PM Robert Golob failed to admit defeat, declaring instead that a left-leaning candidate was going to win the run-off. “Who on the centre-left will win is not as important as the fact that the centre-left takes this position in its own hands and Slovenia gets a stable political environment,” he said.
While endorsing Pirc Musar for the second round, Golob said he believed the main message for those prone to speculate about losers was that the common candidate of the Freedom Movement and the SD made the coalition stronger.
Similarly, Brglez said his result was not a vote of no confidence in the ruling coalition as general and presidential elections were different. What mattered, he said was “cooperation between the Freedom Movement and the SD”, a project he said would continue.
In the campaign ahead of the first round, the focus of the contest was on the battle between Pirc Musar and Brglez, both left-leaning candidates. Early on Pirc Musar was endorsed by two previous presidents, Milan Kučan and Danilo Türk.

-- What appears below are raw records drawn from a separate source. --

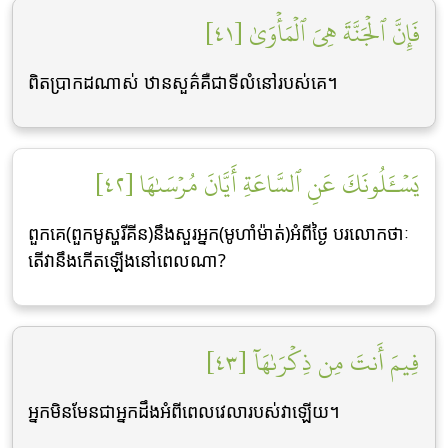
فَإِنَّ ٱلۡجَنَّةَ هِيَ ٱلۡمَأۡوَىٰ [٤١]
ពិតប្រាកដណាស់ ឋានសួគ៌គឺជាទីលំនៅរបស់គេ។
يَسۡـَٔلُونَكَ عَنِ ٱلسَّاعَةِ أَيَّانَ مُرۡسَىٰهَا [٤٢]
ពួកគេ(ពួកមូស្ហរីគីន)នឹងសួរអ្នក(មូហាំម៉ាត់)អំពីថ្ងៃ បរលោកថាៈ
តើវានឹងកើតឡើងនៅពេលណា?
فِيمَ أَنتَ مِن ذِكۡرَىٰهَآ [٤٣]
អ្នកមិនមែនជាអ្នកដឹងអំពីពេលវេលារបស់វាឡើយ។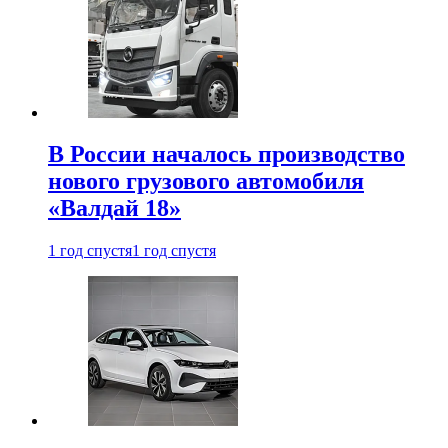
В России началось производство
нового грузового автомобиля
«Валдай 18»
1 год спустя
1 год спустя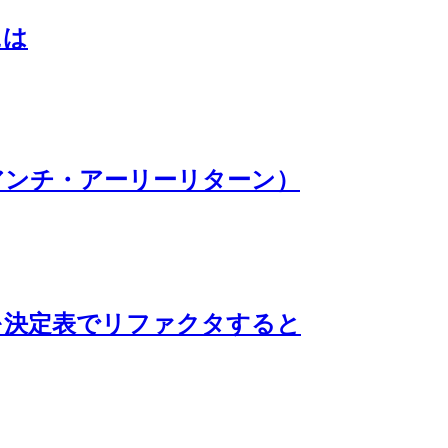
には
アンチ・アーリーリターン）
を決定表でリファクタすると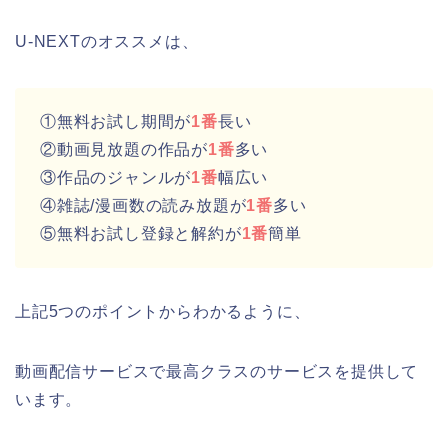
U-NEXTのオススメは、
①無料お試し期間が
1番
長い
②動画見放題の作品が
1番
多い
③作品のジャンルが
1番
幅広い
④雑誌/漫画数の読み放題が
1番
多い
⑤無料お試し登録と解約が
1番
簡単
上記5つのポイントからわかるように、
動画配信サービスで最高クラスのサービスを提供して
います。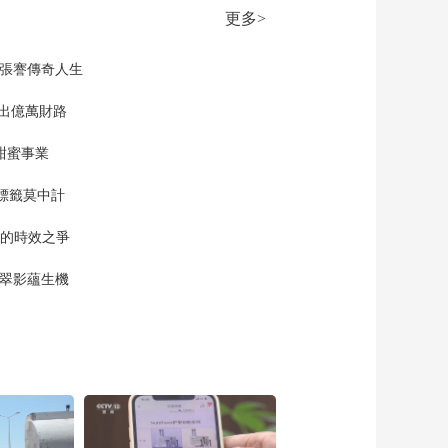
更多>
現張謇傳奇人生
”出億萬財路
甜蜜事業
標籤莫中計
單的時效之爭
漠翠影蘊生機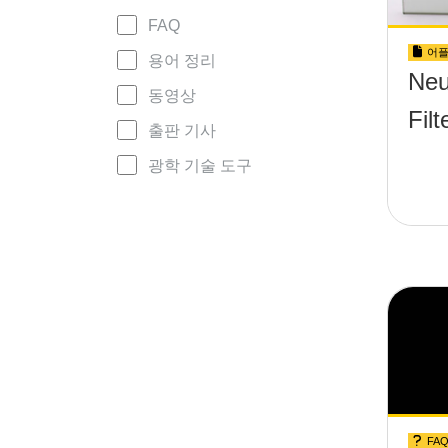
FAQ
어플
용어 정리
Neu
동영상
Fi
출판 기사
광학 기술 도구
FA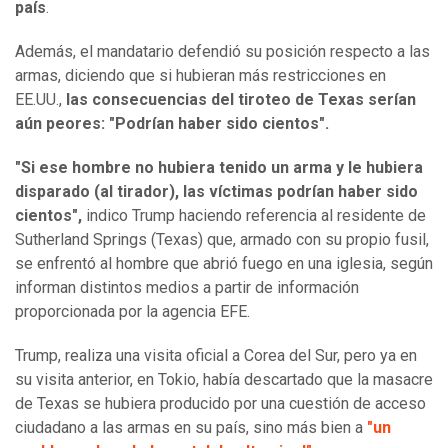
país
.
Además, el mandatario defendió su posición respecto a las
armas, diciendo que si hubieran más restricciones en
EE.UU.,
las consecuencias del tiroteo de Texas serían
aún peores: "Podrían haber sido cientos".
"Si ese hombre no hubiera tenido un arma y le hubiera
disparado (al tirador), las víctimas podrían haber sido
cientos",
indico Trump haciendo referencia al residente de
Sutherland Springs (Texas) que, armado con su propio fusil,
se enfrentó al hombre que abrió fuego en una iglesia, según
informan distintos medios a partir de información
proporcionada por la agencia EFE.
Trump, realiza una visita oficial a Corea del Sur, pero ya en
su visita anterior, en Tokio, había descartado que la masacre
de Texas se hubiera producido por una cuestión de acceso
ciudadano a las armas en su país, sino más bien a
"un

Moreover, Kučan, whose opinion is still valued highly by part of the left-leaning electorate, argued it would be unacceptable to have members of the same party in the country’s top three offices, in a jab against the PM’s party, which also holds the post of the speaker of the upper chamber of parliament.
Marta Kos, a diplomat that the Freedom Movement first picked as its candidate, understood that comment as an attempt to disqualify her and she soon quit the race. Moreover, Golob later criticised the two presidents by saying some people would not understand alliances in the centre left should be supported.
With nearly all votes counted, the turnout stood at 51.06%, which compares to 44.22% in the first round of the 2017 election. Logar won in all eight electoral units and in a large majority of districts, of which there are eleven in every unit. He performed well in rural communities and Pirc Musar took major urban areas, including Ljubljana and Maribor. Brglez did not win in a single constituency.